■ Input data ■
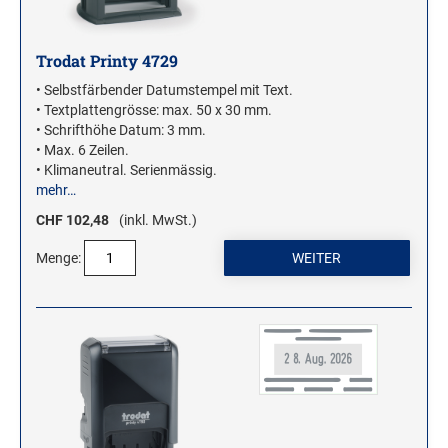
Trodat Printy 4729
• Selbstfärbender Datumstempel mit Text.
• Textplattengrösse: max. 50 x 30 mm.
• Schrifthöhe Datum: 3 mm.
• Max. 6 Zeilen.
• Klimaneutral. Serienmässig.
mehr…
CHF 102,48
(inkl. MwSt.)
Menge:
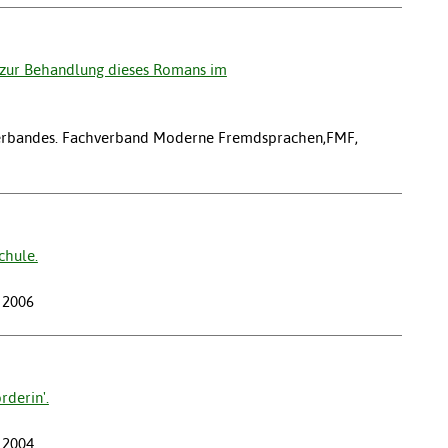
 zur Behandlung dieses Romans im
sverbandes. Fachverband Moderne Fremdsprachen,FMF,
chule.
| 2006
rderin'.
| 2004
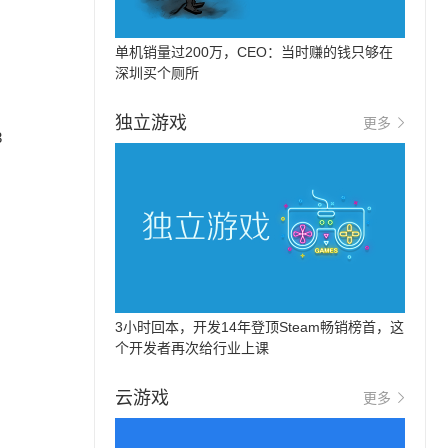
单机销量过200万，CEO：当时赚的钱只够在
深圳买个厕所
独立游戏
更多
3
3小时回本，开发14年登顶Steam畅销榜首，这
个开发者再次给行业上课
云游戏
更多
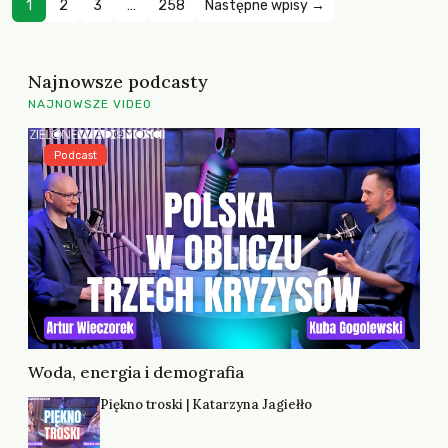
1
2
3
…
258
Następne wpisy →
Najnowsze podcasty
NAJNOWSZE VIDEO
Podcast
Woda, energia i demografia
Piękno troski | Katarzyna Jagiełło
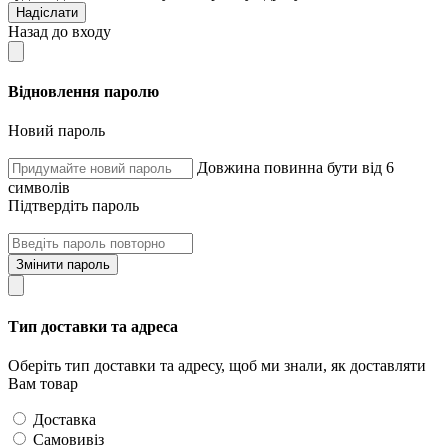
Надіслати
Назад до входу
Відновлення паролю
Новий пароль
Довжина повинна бути від 6
символів
Підтвердіть пароль
Змінити пароль
Тип доставки та адреса
Оберіть тип доставки та адресу, щоб ми знали, як доставляти
Вам товар
Доставка
Самовивіз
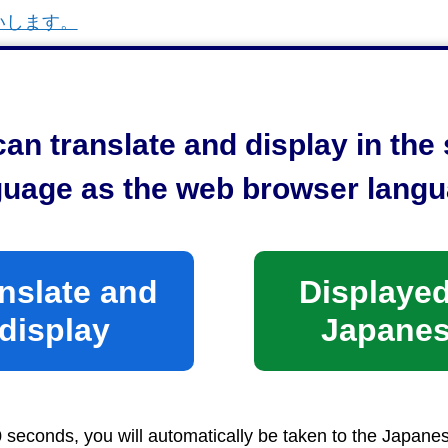
いします。
an translate and display in th
guage as the web browser langu
nslate and
Displayed
display
Japane
0 seconds, you will automatically be taken to the Japane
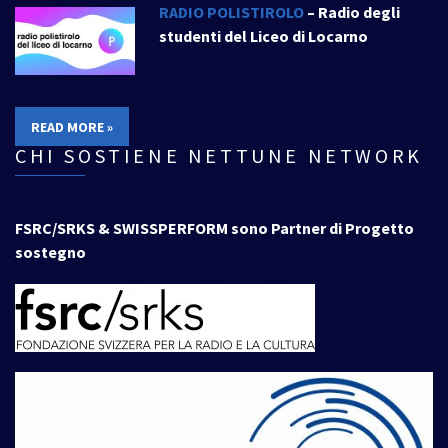
RADIO POLISTIROLO
– Radio degli
studenti del Liceo di Locarno
READ MORE »
CHI SOSTIENE NETTUNE NETWORK
FSRC/SRKS & SWISSPERFORM sono Partner di Progetto
sostegno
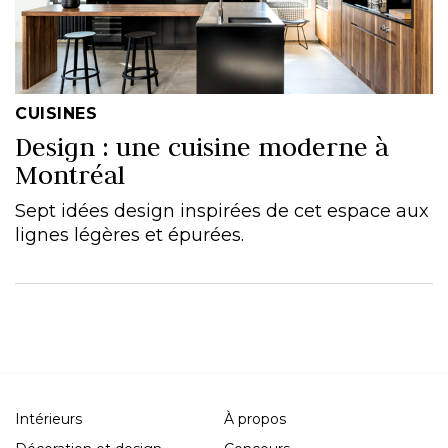
CUISINES
Design : une cuisine moderne à
Montréal
Sept idées design inspirées de cet espace aux
lignes légères et épurées.
Intérieurs
À propos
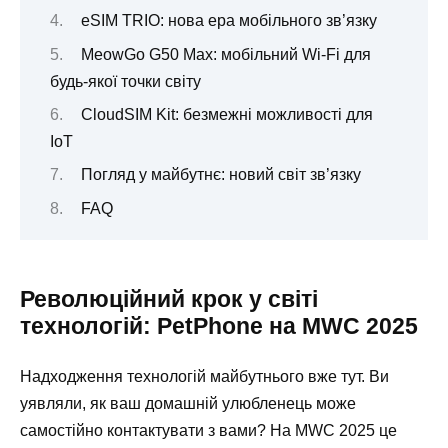
eSIM TRIO: нова ера мобільного зв’язку
MeowGo G50 Max: мобільний Wi-Fi для
будь-якої точки світу
CloudSIM Kit: безмежні можливості для
IoT
Погляд у майбутнє: новий світ зв’язку
FAQ
Революційний крок у світі
технологій: PetPhone на MWC 2025
Надходження технологій майбутнього вже тут. Ви
уявляли, як ваш домашній улюбленець може
самостійно контактувати з вами? На MWC 2025 це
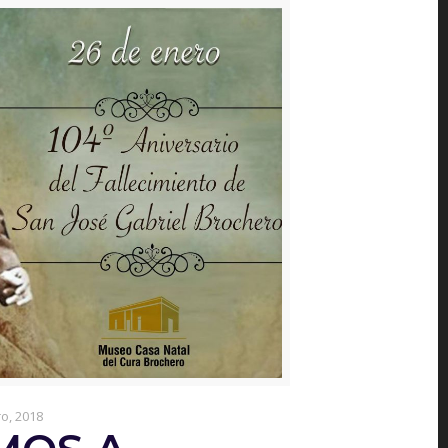
o, 2018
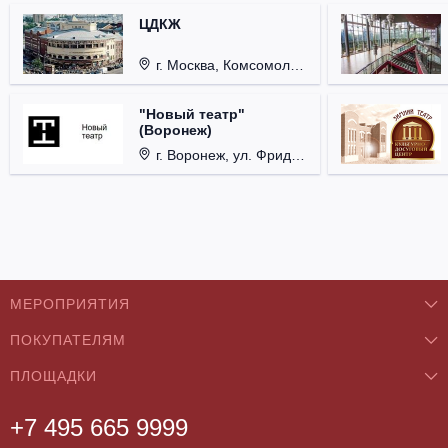
ЦДКЖ
г. Москва, Комсомольская пл., д. 4.
"Новый театр"
(Воронеж)
г. Воронеж, ул. Фридриха Энгельса, д. 60.
МЕРОПРИЯТИЯ
ПОКУПАТЕЛЯМ
Концерты
ПЛОЩАДКИ
О нас
Классика
+7 495 665 9999
Бар/Ресторан/Кафе
Как купить
Театры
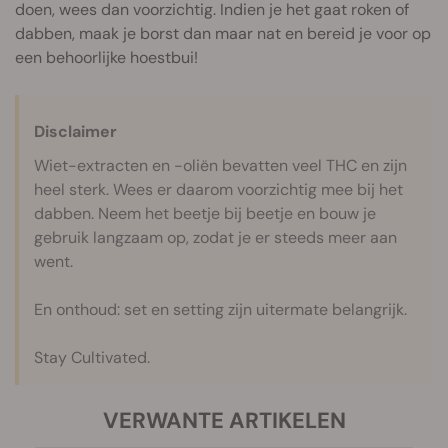
doen, wees dan voorzichtig. Indien je het gaat roken of
dabben, maak je borst dan maar nat en bereid je voor op
een behoorlijke hoestbui!
Disclaimer
Wiet-extracten en -oliën bevatten veel THC en zijn
heel sterk. Wees er daarom voorzichtig mee bij het
dabben. Neem het beetje bij beetje en bouw je
gebruik langzaam op, zodat je er steeds meer aan
went.
En onthoud: set en setting zijn uitermate belangrijk.
Stay Cultivated.
VERWANTE ARTIKELEN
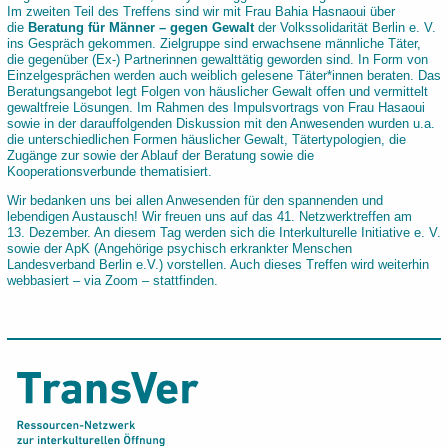
Im zweiten Teil des Treffens sind wir mit Frau Bahia Hasnaoui über
die
Beratung für Männer – gegen Gewalt
der Volkssolidarität Berlin e. V.
ins Gespräch gekommen. Zielgruppe sind erwachsene männliche Täter,
die gegenüber (Ex-) Partnerinnen gewalttätig geworden sind. In Form von
Einzelgesprächen werden auch weiblich gelesene Täter*innen beraten. Das
Beratungsangebot legt Folgen von häuslicher Gewalt offen und vermittelt
gewaltfreie Lösungen. Im Rahmen des Impulsvortrags von Frau Hasaoui
sowie in der darauffolgenden Diskussion mit den Anwesenden wurden u.a.
die unterschiedlichen Formen häuslicher Gewalt, Tätertypologien, die
Zugänge zur sowie der Ablauf der Beratung sowie die
Kooperationsverbunde thematisiert.
Wir bedanken uns bei allen Anwesenden für den spannenden und
lebendigen Austausch! Wir freuen uns auf das 41. Netzwerktreffen am
13. Dezember. An diesem Tag werden sich die Interkulturelle Initiative e. V.
sowie der ApK (Angehörige psychisch erkrankter Menschen
Landesverband Berlin e.V.) vorstellen. Auch dieses Treffen wird weiterhin
webbasiert – via Zoom – stattfinden.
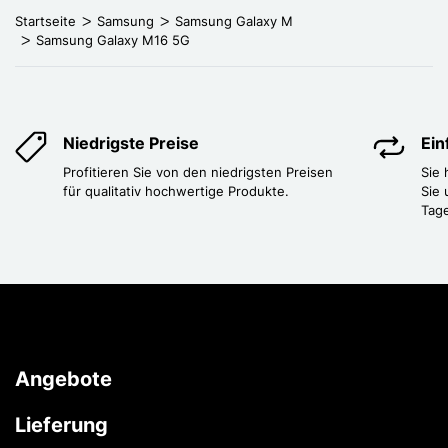
Startseite
Samsung
Samsung Galaxy M
Samsung Galaxy M16 5G
Niedrigste Preise
Ei
Profitieren Sie von den niedrigsten Preisen
Sie
für qualitativ hochwertige Produkte.
Sie 
Tag
Angebote
Lieferung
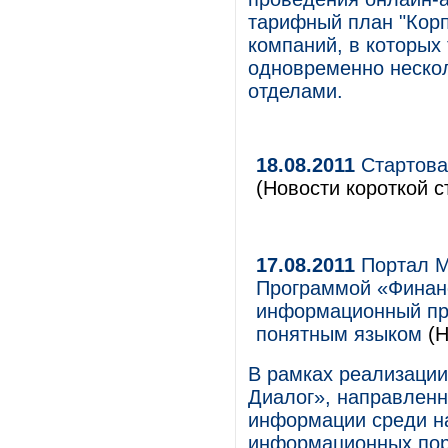
тарифный план "Кор
компаний, в которых
одновременно неско
отделами.
18.08.2011
Стартовал
(Новости короткой с
17.08.2011
Портал M
Программой «Финан
информационный про
понятным языком
(Н
В рамках реализаци
Диалог», направлен
информации среди на
информационных пор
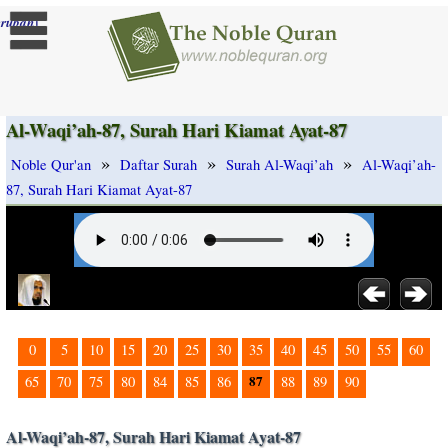
]
rubah
Al-Waqi’ah-87, Surah Hari Kiamat Ayat-87
»
»
»
Noble Qur'an
Daftar Surah
Surah Al-Waqi’ah
Al-Waqi’ah-
87, Surah Hari Kiamat Ayat-87
0
5
10
15
20
25
30
35
40
45
50
55
60
87
65
70
75
80
84
85
86
88
89
90
Al-Waqi’ah-87, Surah Hari Kiamat Ayat-87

■ Assignment ■
Each record above needs to be retyped exactly, without any pictures.

■ Response ■
Trodat Printy 4729
• Selbstfärbender Datumstempel mit Text.
• Textplattengrösse: max. 50 x 30 mm.
• Schrifthöhe Datum: 3 mm.
• Max. 6 Zeilen.
• Klimaneutral. Serienmässig.
mehr…
CHF 102,48
(inkl. MwSt.)
Menge:
 zur Behandlung dieses Romans im
sverbandes. Fachverband Moderne Fremdsprachen,FMF,
chule.
| 2006
rderin'.
| 2004
单机销量过200万，CEO：当时赚的钱只够在
深圳买个厕所
独立游戏
更多
3
3小时回本，开发14年登顶Steam畅销榜首，这
个开发者再次给行业上课
云游戏
更多
1
2
3
…
258
Następne wpisy →
Najnowsze podcasty
NAJNOWSZE VIDEO
Podcast
Woda, energia i demografia
Piękno troski | Katarzyna Jagiełło
Надіслати
Назад до входу
Відновлення паролю
Новий пароль
Довжина повинна бути від 6
символів
Підтвердіть пароль
Змінити пароль
Тип доставки та адреса
Оберіть тип доставки та адресу, щоб ми знали, як доставляти
Вам товар
Доставка
Самовивіз
いします。
an translate and display in th
guage as the web browser langu
nslate and
Displayed
display
Japane
0 seconds, you will automatically be taken to the Japane
RADIO POLISTIROLO
– Radio degli
studenti del Liceo di Locarno
READ MORE »
CHI SOSTIENE NETTUNE NETWORK
FSRC/SRKS & SWISSPERFORM sono Partner di Progetto
sostegno
CUISINES
Design : une cuisine moderne à
Montréal
Sept idées design inspirées de cet espace aux
lignes légères et épurées.
Intérieurs
À propos
eSIM TRIO: нова ера мобільного зв’язку
MeowGo G50 Max: мобільний Wi-Fi для
будь-якої точки світу
CloudSIM Kit: безмежні можливості для
IoT
Погляд у майбутнє: новий світ зв’язку
FAQ
Революційний крок у світі
технологій: PetPhone на MWC 2025
Надходження технологій майбутнього вже тут. Ви
уявляли, як ваш домашній улюбленець може
самостійно контактувати з вами? На MWC 2025 це
o, 2018
ЦДКЖ
г. Москва, Комсомольская пл., д. 4.
"Новый театр"
(Воронеж)
г. Воронеж, ул. Фридриха Энгельса, д. 60.
МЕРОПРИЯТИЯ
ПОКУПАТЕЛЯМ
Концерты
ПЛОЩАДКИ
О нас
Классика
+7 495 665 9999
Бар/Ресторан/Кафе
Как купить
Театры
doen, wees dan voorzichtig. Indien je het gaat roken of
dabben, maak je borst dan maar nat en bereid je voor op
een behoorlijke hoestbui!
Disclaimer
Wiet-extracten en -oliën bevatten veel THC en zijn
heel sterk. Wees er daarom voorzichtig mee bij het
dabben. Neem het beetje bij beetje en bouw je
gebruik langzaam op, zodat je er steeds meer aan
went.
En onthoud: set en setting zijn uitermate belangrijk.
Stay Cultivated.
VERWANTE ARTIKELEN
Im zweiten Teil des Treffens sind wir mit Frau Bahia Hasnaoui über
die
Beratung für Männer – gegen Gewalt
der Volkssolidarität Berlin e. V.
ins Gespräch gekommen. Zielgruppe sind erwachsene männliche Täter,
die gegenüber (Ex-) Partnerinnen gewalttätig geworden sind. In Form von
Einzelgesprächen werden auch weiblich gelesene Täter*innen beraten. Das
Beratungsangebot legt Folgen von häuslicher Gewalt offen und vermittelt
gewaltfreie Lösungen. Im Rahmen des Impulsvortrags von Frau Hasaoui
sowie in der darauffolgenden Diskussion mit den Anwesenden wurden u.a.
die unterschiedlichen Formen häuslicher Gewalt, Tätertypologien, die
Zugänge zur sowie der Ablauf der Beratung sowie die
Kooperationsverbunde thematisiert.
Wir bedanken uns bei allen Anwesenden für den spannenden und
lebendigen Austausch! Wir freuen uns auf das 41. Netzwerktreffen am
13. Dezember. An diesem Tag werden sich die Interkulturelle Initiative e. V.
sowie der ApK (Angehörige psychisch erkrankter Menschen
Landesverband Berlin e.V.) vorstellen. Auch dieses Treffen wird weiterhin
webbasiert – via Zoom – stattfinden.
Startseite
Samsung
Samsung Galaxy M
Samsung Galaxy M16 5G
Niedrigste Preise
Ei
Profitieren Sie von den niedrigsten Preisen
Sie
für qualitativ hochwertige Produkte.
Sie 
Tag
Angebote
Lieferung
тарифный план "Кор
компаний, в которых
одновременно неско
отделами.
18.08.2011
Стартовал
(Новости короткой с
17.08.2011
Портал M
Программой «Финан
информационный про
понятным языком
(Н
В рамках реализаци
Диалог», направлен
информации среди на
информационных пор
]
rubah
Al-Waqi’ah-87, Surah Hari Kiamat Ayat-87
»
»
»
Noble Qur'an
Daftar Surah
Surah Al-Waqi’ah
Al-Waqi’ah-
87, Surah Hari Kiamat Ayat-87
0
5
10
15
20
25
30
35
40
45
50
55
60
87
65
70
75
80
84
85
86
88
89
90
Al-Waqi’ah-87, Surah Hari Kiamat Ayat-87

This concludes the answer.